Desiderata Copyright Court Case 2
ROBERT L. BELL d/b/a CRESCENDO PUBLISHING COMPANY
plaintiff - appellant
v.
COMBINED REGISTRY COMPANY, an Illinois Corporation
defendant-appellee
U.S. Court of Appeals for the Seventh Circuit - 536 F.2d 164 (7th Cir. 1976) Argued Feb. 17, 1976. Decided May 14, 1976. Rehearing Denied July 15, 1976.
James E. Beckley and Jeffrey Jahns, Chicago, Ill., for plaintiff-appellant. Donald J. Veverka, Carmen V. Speranza, Chicago, Ill., for defendant-appellee. Before FAIRCHILD, Chief Judge, and CUMMINGS and PELL, Circuit Judges. FAIRCHILD, Chief Judge.
Appellant Robert L. Bell, as proprietor of the federal copyright in a prose piece entitled Desiderata, brought an action in the district court and alleged copyright infringement by the appellee Combined Registry Company in its unauthorized publication of Desiderata in its August, 1971 issue of Success Unlimited magazine. The district court held that appellee successfully asserted defenses of forfeiture and abandonment of the copyright. For the reasons stated herein, we affirm.
I
STATEMENT OF FACTS
The facts in this matter are fully set forth in the district court's opinion,[1] and are only summarized here.
Hoosier poet Max Ehrmann is the undisputed author of the prose poem Desiderata. In 1927, he obtained a federal copyright in the work. At Christmastime of 1933, Ehrmann sent out Christmas cards including the text of Desiderata. The record contains no copy, nor other evidence to show whether a copyright notice appeared thereon.
The next episode concerning Desiderata, and the one upon which the district court based its finding of forfeiture, is related in the correspondence between Ehrmann and one Merrill Moore, a United States Army psychiatrist during World War II. Moore first wrote to Ehrmann in 1942 from Denver and indicated that he had distributed an estimated 1,000 copies of Desiderata over the years while in civilian practice in Boston. Their letters reveal that Moore requested and received permission from Ehrmann to distribute Desiderata to the soldiers as part of his treatment. In November of 1944, Moore twice wrote to Ehrmann from the South Pacific and stated that he continued to use the prose poem in his work.
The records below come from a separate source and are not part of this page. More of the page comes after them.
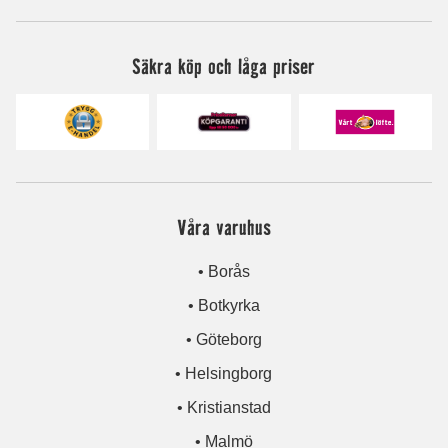
Säkra köp och låga priser
Våra varuhus
• Borås
• Botkyrka
• Göteborg
• Helsingborg
• Kristianstad
• Malmö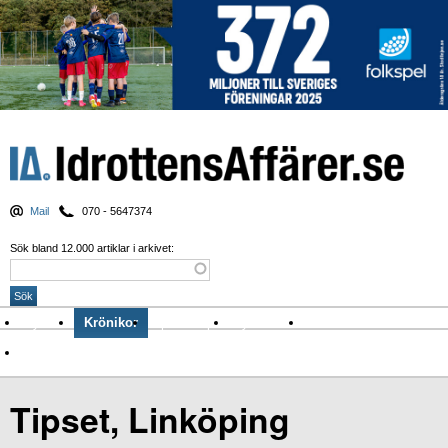
Mail
070 - 5647374
Sök bland 12.000 artiklar i arkivet:
Nyheter
Krönikor
Sport & spel
Nyhetsbrev
Arkiv
Om Idrottens Affärer
Tipset, Linköping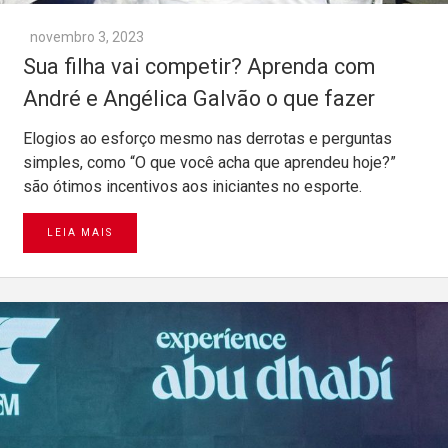
novembro 3, 2023
Sua filha vai competir? Aprenda com
André e Angélica Galvão o que fazer
Elogios ao esforço mesmo nas derrotas e perguntas
simples, como “O que você acha que aprendeu hoje?”
são ótimos incentivos aos iniciantes no esporte.
LEIA MAIS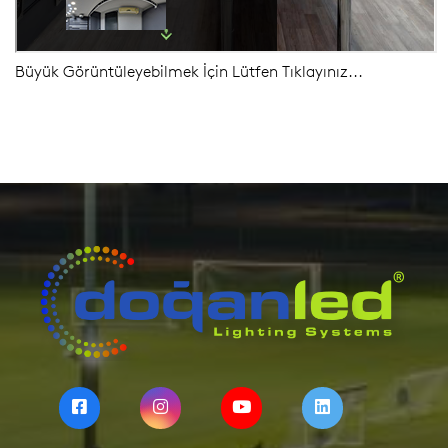
Aydınlatma Ürün Katalog 2024-2025
İnsan Kaynakları
Büyük Görüntüleyebilmek İçin Lütfen Tıklayınız...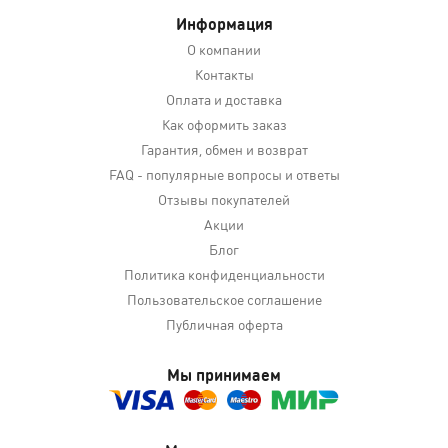
Информация
О компании
Контакты
Оплата и доставка
Как оформить заказ
Гарантия, обмен и возврат
FAQ - популярные вопросы и ответы
Отзывы покупателей
Акции
Блог
Политика конфиденциальности
Пользовательское соглашение
Публичная оферта
Мы принимаем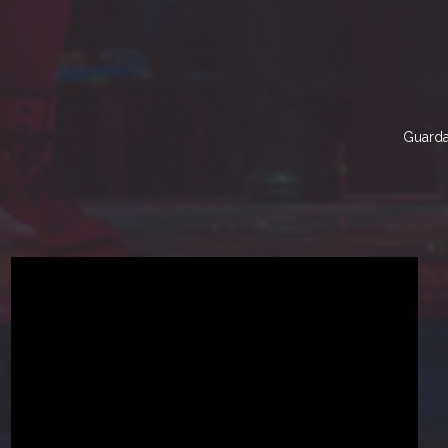
Guarda 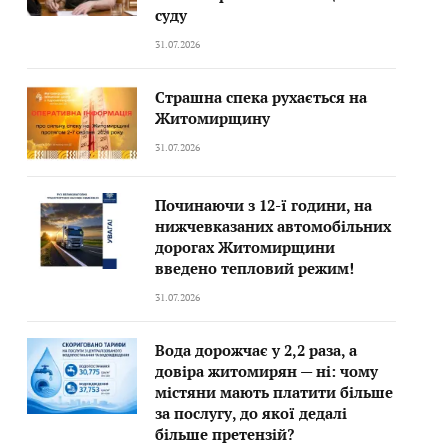
суду
31.07.2026
Страшна спека рухається на
Житомирщину
31.07.2026
Починаючи з 12-ї години, на
нижчевказаних автомобільних
дорогах Житомирщини
введено тепловий режим!
31.07.2026
Вода дорожчає у 2,2 раза, а
довіра житомирян — ні: чому
містяни мають платити більше
за послугу, до якої дедалі
більше претензій?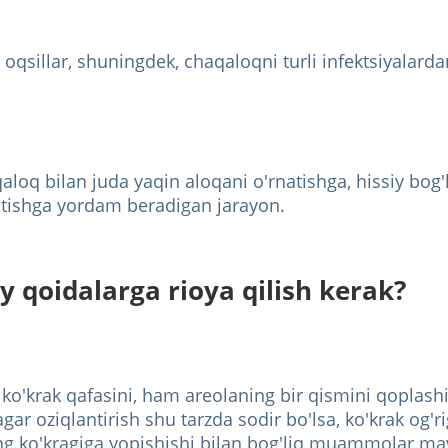
oqsillar, shuningdek, chaqaloqni turli infektsiyalarda
qaloq bilan juda yaqin aloqani o'rnatishga, hissiy bog'
'otishga yordam beradigan jarayon.
y qoidalarga rioya qilish kerak?
ko'krak qafasini, ham areolaning bir qismini qoplashi
gar oziqlantirish shu tarzda sodir bo'lsa, ko'krak og'ri
ing ko'kragiga yopishishi bilan bog'liq muammolar mav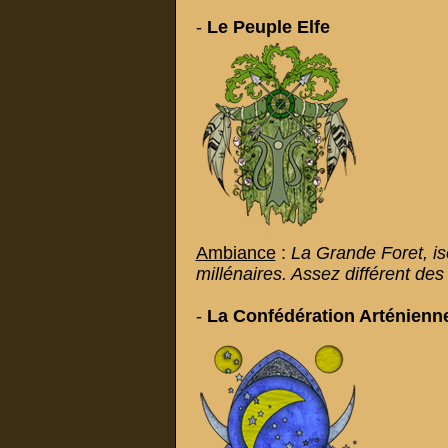
-
Le
Peuple Elfe
Ambiance
:
La Grande Foret, is
millénaires. Assez différent de
-
La
Confédération Arténienn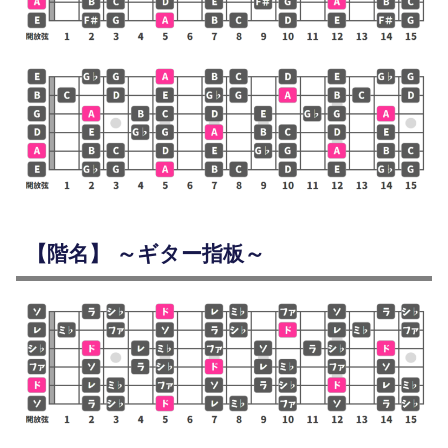
【階名】 ～ギター指板～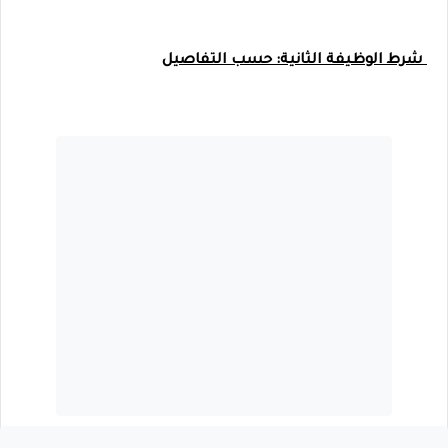
شرط الوظيفة الثانية: حسب التفاصيل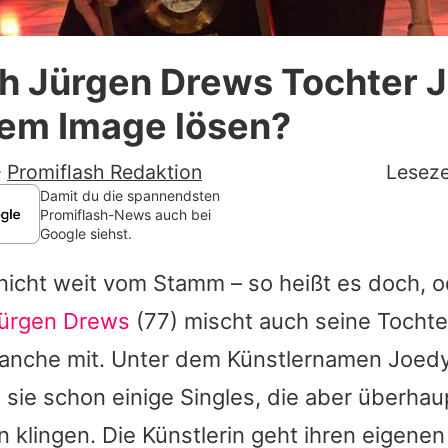
Datenschutzerklärung
ch Jürgen Drews Tochter 
Nutzungsbedingungen
nem Image lösen?
Utiq verwalten
-
Promiflash Redaktion
Leseze
Damit du die spannendsten
Promiflash-News auch bei
Google siehst.
t nicht weit vom Stamm – so heißt es doch, 
ürgen Drews
(77) mischt auch seine Tocht
ranche mit. Unter dem Künstlernamen Joed
e sie schon einige Singles, die aber überhau
n klingen. Die Künstlerin geht ihren eigen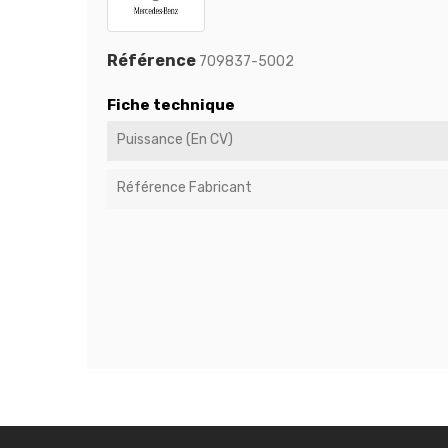
Référence
709837-5002
Fiche technique
Puissance (en CV)
Référence Fabricant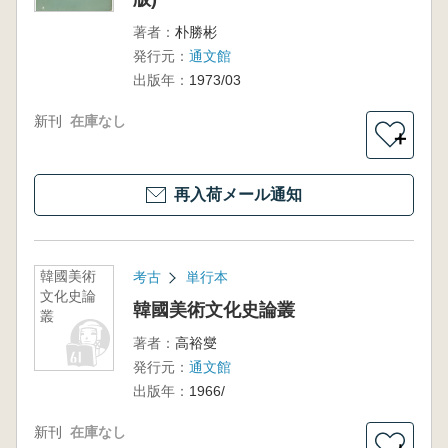
著者：
朴勝彬
発行元：
通文館
出版年：
1973/03
新刊
在庫なし
＋
再入荷メール通知
韓國美術
考古
単行本
文化史論
韓國美術文化史論叢
叢
著者：
高裕燮
発行元：
通文館
出版年：
1966/
新刊
在庫なし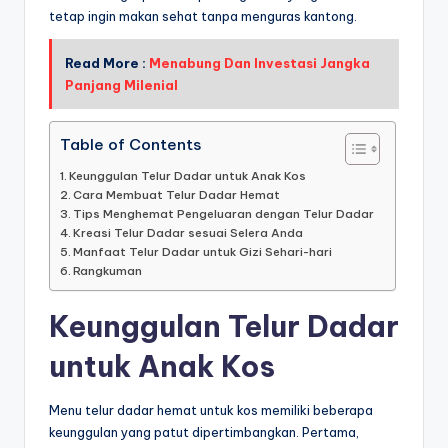
tetap ingin makan sehat tanpa menguras kantong.
Read More :
Menabung Dan Investasi Jangka
Panjang Milenial
Table of Contents
Keunggulan Telur Dadar untuk Anak Kos
Cara Membuat Telur Dadar Hemat
Tips Menghemat Pengeluaran dengan Telur Dadar
Kreasi Telur Dadar sesuai Selera Anda
Manfaat Telur Dadar untuk Gizi Sehari-hari
Rangkuman
Keunggulan Telur Dadar
untuk Anak Kos
Menu telur dadar hemat untuk kos memiliki beberapa
keunggulan yang patut dipertimbangkan. Pertama,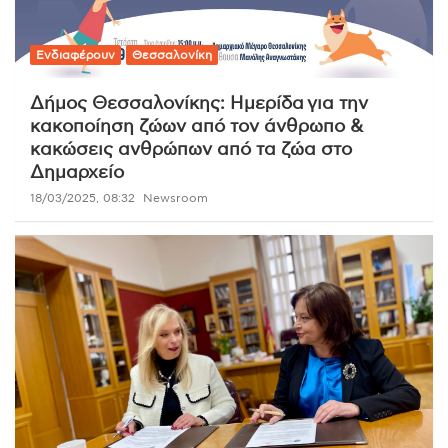
Ενδιαφέρουν
Θεσσαλονίκη
Δήμος Θεσσαλονίκης: Ημερίδα για την
κακοποίηση ζώων από τον άνθρωπο &
κακώσεις ανθρώπων από τα ζώα στο
Δημαρχείο
18/03/2025, 08:32
Newsroom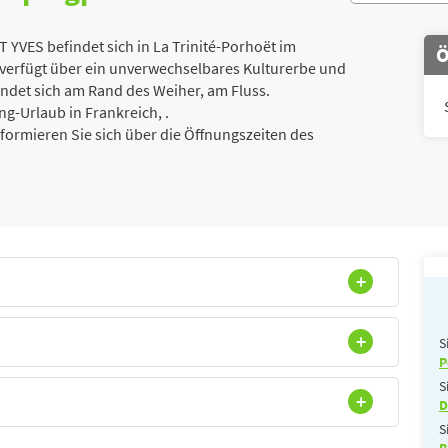
VES befindet sich in La Trinité-Porhoët im
Ö
verfügt über ein unverwechselbares Kulturerbe und
indet sich am Rand des Weiher, am Fluss.
-Urlaub in Frankreich, .
Informieren Sie sich über die Öffnungszeiten des
S
P
S
D
S
B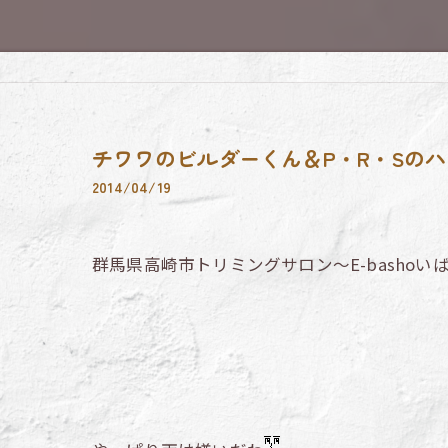
チワワのビルダーくん＆P・R・Sの
2014/04/19
群馬県高崎市トリミングサロン～E-bashoい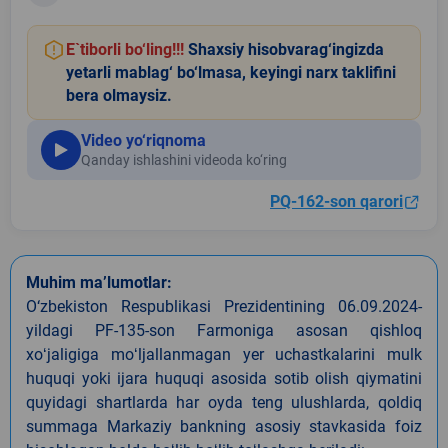
E`tiborli bo‘ling!!!
Shaxsiy hisobvarag‘ingizda
yetarli mablag‘ bo‘lmasa, keyingi narx taklifini
bera olmaysiz.
Video yo‘riqnoma
Qanday ishlashini videoda ko‘ring
PQ-162-son qarori
Muhim ma’lumotlar:
O‘zbekiston Respublikasi Prezidentining 06.09.2024-
yildagi PF-135-son Farmoniga asosan qishloq
xoʻjaligiga moʻljallanmagan yer uchastkalarini mulk
huquqi yoki ijara huquqi asosida sotib olish qiymatini
quyidagi shartlarda har oyda teng ulushlarda, qoldiq
summaga Markaziy bankning asosiy stavkasida foiz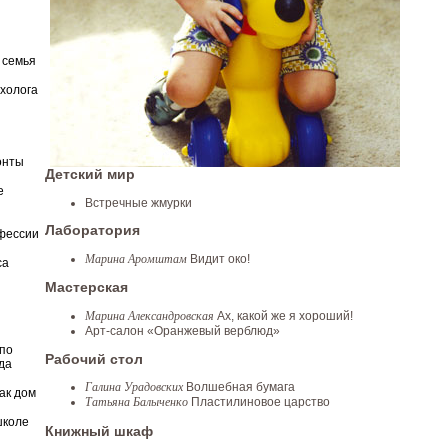
 семья
ихолога
онты
Детский мир
е
Встречные жмурки
Лаборатория
фессии
Марина Аромштам
Видит око!
са
Мастерская
Марина Александровская
Ах, какой же я хороший!
Арт-салон «Оранжевый верблюд»
по
Рабочий стол
да
Галина Урадовских
Волшебная бумага
ак дом
Татьяна Балыченко
Пластилиновое царство
школе
Книжный шкаф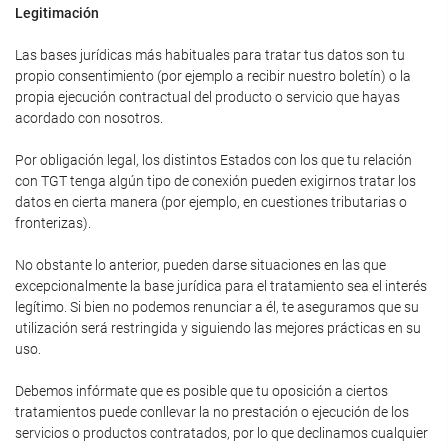
Legitimación
Las bases jurídicas más habituales para tratar tus datos son tu
propio consentimiento (por ejemplo a recibir nuestro boletín) o la
propia ejecución contractual del producto o servicio que hayas
acordado con nosotros.
Por obligación legal, los distintos Estados con los que tu relación
con TGT tenga algún tipo de conexión pueden exigirnos tratar los
datos en cierta manera (por ejemplo, en cuestiones tributarias o
fronterizas).
No obstante lo anterior, pueden darse situaciones en las que
excepcionalmente la base jurídica para el tratamiento sea el interés
legítimo. Si bien no podemos renunciar a él, te aseguramos que su
utilización será restringida y siguiendo las mejores prácticas en su
uso.
Debemos infórmate que es posible que tu oposición a ciertos
tratamientos puede conllevar la no prestación o ejecución de los
servicios o productos contratados, por lo que declinamos cualquier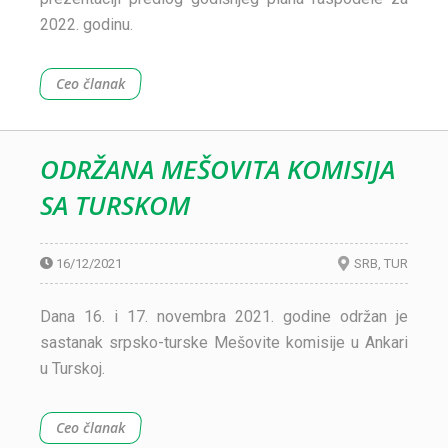
2022. godinu.
Ceo članak
ODRŽANA MEŠOVITA KOMISIJA
SA TURSKOM
16/12/2021
SRB
TUR
Dana 16. i 17. novembra 2021. godine održan je
sastanak srpsko-turske Mešovite komisije u Ankari
u Turskoj.
Ceo članak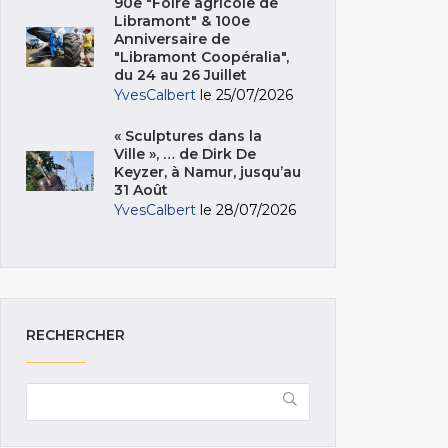
90e "Foire agricole de
Libramont" & 100e
Anniversaire de
"Libramont Coopéralia",
du 24 au 26 Juillet
YvesCalbert
le 25/07/2026
« Sculptures dans la
Ville », … de Dirk De
Keyzer, à Namur, jusqu’au
31 Août
YvesCalbert
le 28/07/2026
RECHERCHER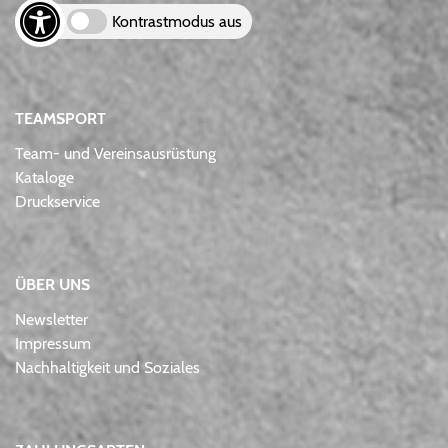
Kontrastmodus aus
TEAMSPORT
Team- und Vereinsausrüstung
Kataloge
Druckservice
ÜBER UNS
Newsletter
Impressum
Nachhaltigkeit und Soziales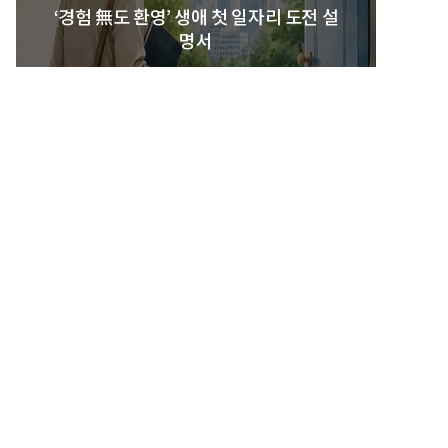
‘경험 無도 환영’ 생애 첫 일자리 도전 설
명서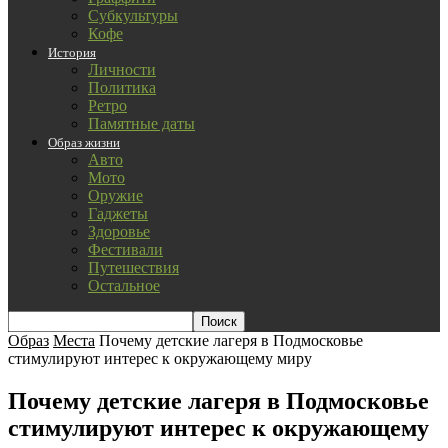
Субкультуры
Кофе
История
Личности
Политика
Ретро
Памятные даты
Образ жизни
Авто
Мото
Оружие
Гаджеты
Здоровье
Фестивали
Путешествия
Остальное
Образ
Места
Почему детские лагеря в Подмосковье
стимулируют интерес к окружающему миру
Почему детские лагеря в Подмосковье
стимулируют интерес к окружающему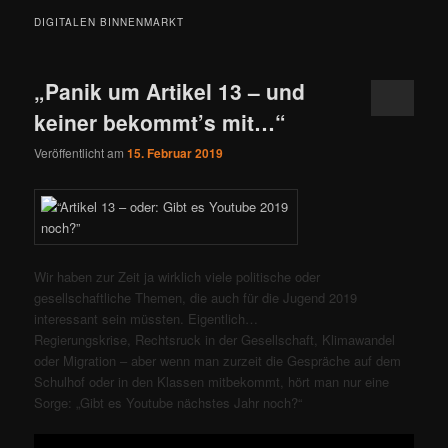
DIGITALEN BINNENMARKT
„Panik um Artikel 13 – und
keiner bekommt’s mit…“
Veröffentlicht am
15. Februar 2019
Wir haben zur Zeit ja wirklich viele politische oder
gesellschaftliche Themen, die auch für die Jugend 2019
interessant sein müssten. Eigentlich…
Regierungskrise, Rechtsruck in der Gesellschaft, Klimawandel
oder Migration – aber wenn man zurzeit die Gespräche auf dem
Schulhof oder in den Klassen mitbekommt, hört man nur eine
Sorge: „Gibt es Youtube nächstes Jahr noch?“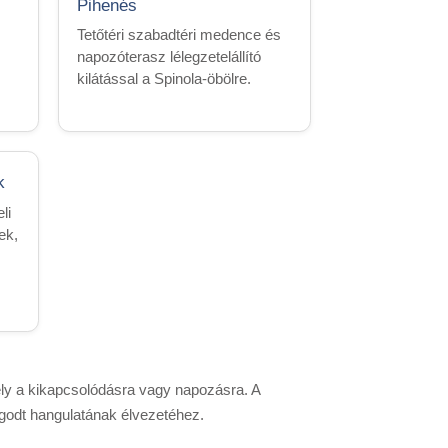
Pihenés
Tetőtéri szabadtéri medence és
napozóterasz lélegzetelállító
kilátással a Spinola-öbölre.
k
li
ek,
hely a kikapcsolódásra vagy napozásra. A
yugodt hangulatának élvezetéhez.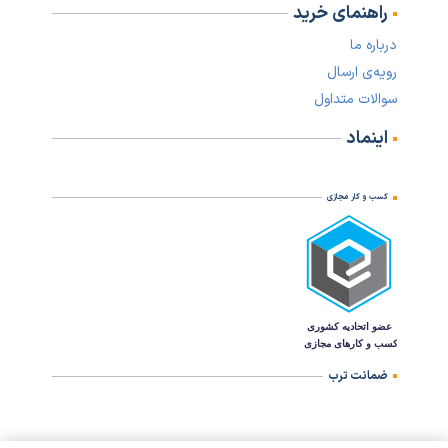
راهنمای خرید
درباره ما
رویه‌ی ارسال
سوالات متداول
اینماد
کسب و کار مجازی
ضمانت ترب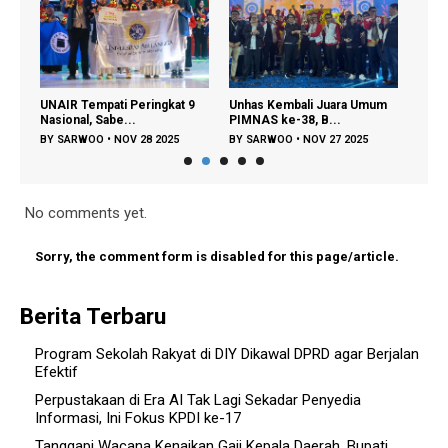
UNAIR Tempati Peringkat 9
Unhas Kembali Juara Umum
Muha
Nasional, Sabe...
PIMNAS ke-38, B...
Kedo
BY
SARWOO
•
NOV 28 2025
BY
SARWOO
•
NOV 27 2025
BY
S
No comments yet.
Sorry, the comment form is disabled for this page/article.
Berita Terbaru
Program Sekolah Rakyat di DIY Dikawal DPRD agar Berjalan
Efektif
Perpustakaan di Era AI Tak Lagi Sekadar Penyedia
Informasi, Ini Fokus KPDI ke-17
Tanggapi Wacana Kenaikan Gaji Kepala Daerah, Bupati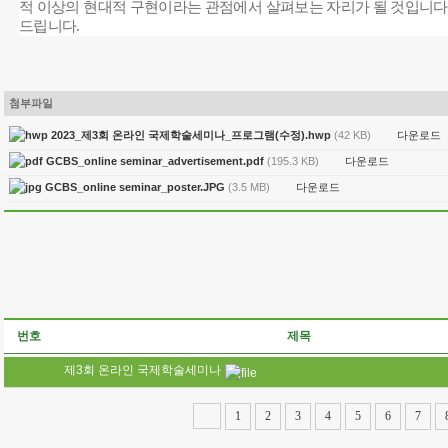
적 이상의 현대적 구현이라는 관점에서 살펴보는 자리가 될 것입니다
드립니다
.
첨부파일
다운로드
2023_제3회 온라인 국제학술세미나_프로그램(수정).hwp
(42 KB)
다운로드
GCBS_online seminar_advertisement.pdf
(195.3 KB)
다운로드
GCBS_online seminar_poster.JPG
(3.5 MB)
번호
제목
제3회 온라인 국제학술세미나
1
2
3
4
5
6
7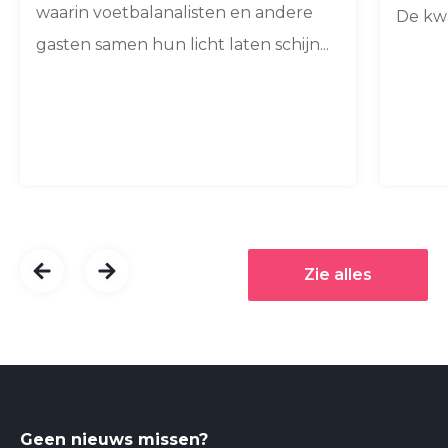
waarin voetbalanalisten en andere
De kwa
gasten samen hun licht laten schijn...
Zie alles
Geen nieuws missen?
Ehrmann died September 9, 1945. In late 1945, reports of the Ehrmann-Moore correspondence appeared in several publications, each of which set out Desiderata without copyright notice. Additionally, a copy of the poem bearing no copyright notice was found in Moore's papers in his Library of Congress file.
In 1957, one Reverend Kates included a copy of Desiderata without copyright notice, in his book, Between Dawn and Dark. It was not until 1972 that his publisher notified him that Desiderata was under copyright. Reverend Kates also deposed that over the years he had distributed a substantial number of copies of Desiderata to his parishioners, and specifically recalled dispensing about 200 copies at a Lenten Service in 1959 or 1960 while he was at St. Paul's Church in Baltimore, Maryland. During the 1960's and early 1970's, a great number of periodicals printed Desiderata, and many firms distributed wall posters of the work, with the erroneous attribution "Found in Old St. Paul's Church, Baltimore, Dated 1692." Reverend Kates' use of Desiderata is the apparent source of this widespread erroneous attribution of the work to St. Paul's Church, which was founded in 1692.
II
USE OF NEW RULES OF EVIDENCE
Appellant Bell's first assignment of error concerns the propriety of the district court's use of the new Federal Rules of Evidence (hereinafter " Rules") which became effective July 1, 1975.[2] The appellant questions the use of the new Rules in the context of the district court's admission of fifteen documents for their truth under new Rule 803(16).[3] That rule pertains to the admission of ancient documents and excerpts from the operation of the hearsay rule, "(s)tatements in a document in existence twenty years or more the authenticity of which is established." Most of the documents to which appellant objects are the letters comprising the Max Ehrmann-Merrill Moore correspondence during World War II and some periodicals reporting that correspondence.[4]
Preliminarily, we note that this matter did not proceed as a conventional trial. On November 12, 1974, the parties entered into a stipulation as to the authenticity of the various exhibits, including those challenged here. By January of 1975, the parties had submitted their documentary evidence as well as three sets of briefs for the district court's consideration. The record reveals that oral arguments regarding the stipulations and briefs were scheduled for May 20, 1975 before District Judge Flaum. However, as appellant has failed to supply this court with a transcript of that proceeding, we must look to the briefs and stipulations of the parties for any evidentiary objections.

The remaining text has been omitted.